• **Problem statement**
Your answer consists of the lines in the data that contain "Urania". Copy each of them.

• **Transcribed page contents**

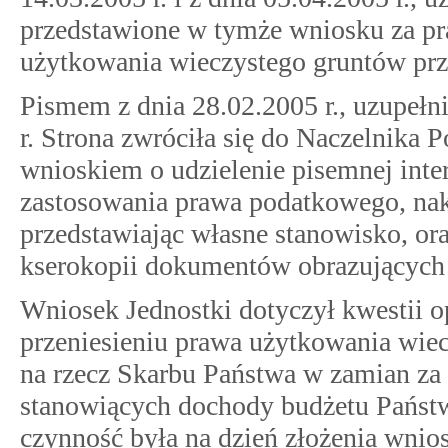
przedstawione w tymże wniosku za pr
użytkowania wieczystego gruntów prze
Pismem z dnia 28.02.2005 r., uzupełn
r. Strona zwróciła się do Naczelnika
wnioskiem o udzielenie pisemnej inter
zastosowania prawa podatkowego, nakr
przedstawiając własne stanowisko, ora
kserokopii dokumentów obrazujących 
Wniosek Jednostki dotyczył kwestii o
przeniesieniu prawa użytkowania wie
na rzecz Skarbu Państwa w zamian za 
stanowiących dochody budżetu Państ
czynność była na dzień złożenia wni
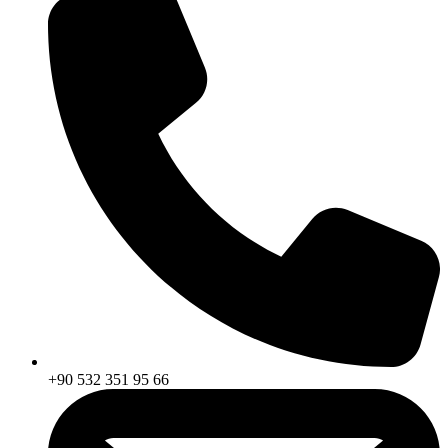
+90 532 351 95 66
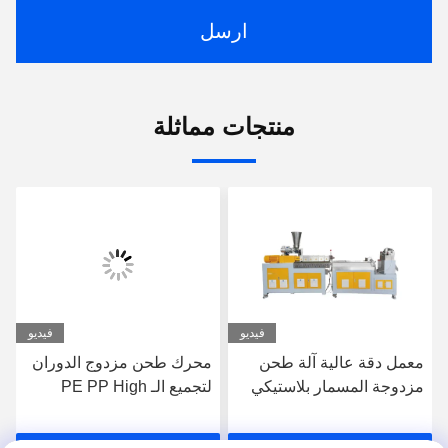
ارسل
منتجات مماثلة
فيديو
فيديو
معمل دقة عالية آلة طحن
محرك طحن مزدوج الدوران
مزدوجة المسمار بلاستيكي
لتجميع الـ PE PP High
PE Pp حبة حبة خط
Filler Masterbatches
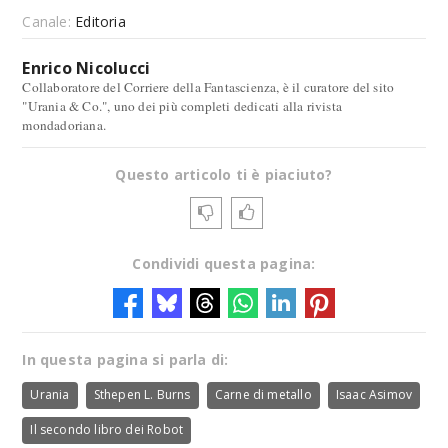
Canale:
Editoria
Enrico Nicolucci
Collaboratore del Corriere della Fantascienza, è il curatore del sito
"Urania & Co.", uno dei più completi dedicati alla rivista
mondadoriana.
Questo articolo ti è piaciuto?
Condividi questa pagina:
In questa pagina si parla di:
Urania
Sthepen L. Burns
Carne di metallo
Isaac Asimov
Il secondo libro dei Robot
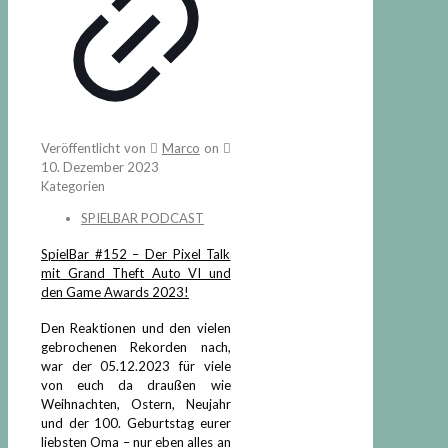
Veröffentlicht von
Marco
on
10. Dezember 2023
Kategorien
SPIELBAR PODCAST
SpielBar #152 – Der Pixel Talk
mit Grand Theft Auto VI und
den Game Awards 2023!
Den Reaktionen und den vielen
gebrochenen Rekorden nach,
war der 05.12.2023 für viele
von euch da draußen wie
Weihnachten, Ostern, Neujahr
und der 100. Geburtstag eurer
liebsten Oma – nur eben alles an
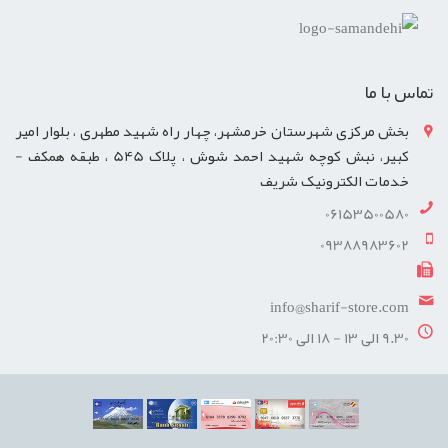
تماس با ما
بخش مرکزی شهرستان خرمشهر، چهار راه شهید مطهری ، بلوار امیر
کبیر، نبش کوچه شهید احمد شوش ، پلاک 545 ، طبقه همکف -
خدمات الکترونیک شریف
06153500580
09388983602
info@sharif-store.com
9.30 الی 13 - 18 الی 20:30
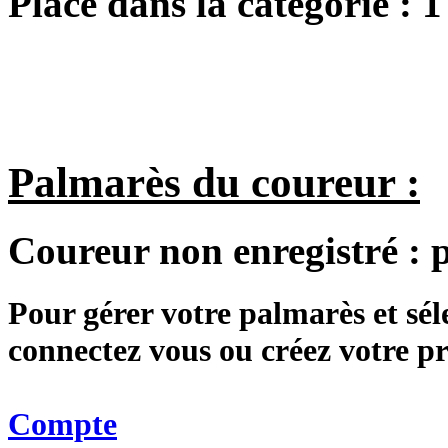
Place dans la catégorie :
1
Palmarès du coureur :
Coureur non enregistré :
Pour gérer votre palmarès et sé
connectez vous ou créez votre 
Compte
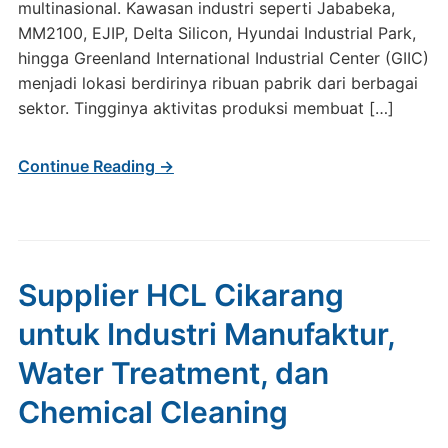
multinasional. Kawasan industri seperti Jababeka,
MM2100, EJIP, Delta Silicon, Hyundai Industrial Park,
hingga Greenland International Industrial Center (GIIC)
menjadi lokasi berdirinya ribuan pabrik dari berbagai
sektor. Tingginya aktivitas produksi membuat […]
Continue Reading →
Supplier HCL Cikarang
untuk Industri Manufaktur,
Water Treatment, dan
Chemical Cleaning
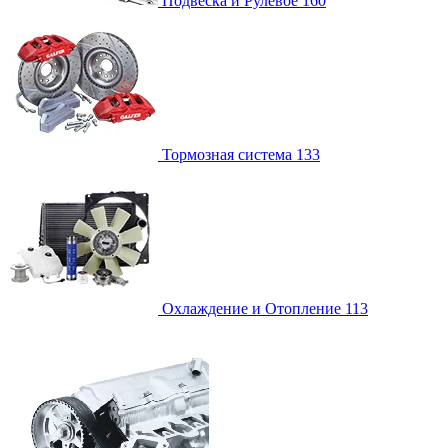
Подвеска и Рулевое
160
Тормозная система
133
Охлаждение и Отопление
113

• **Result below**
"Urania & Co.", uno dei più completi dedicati alla rivista
Urania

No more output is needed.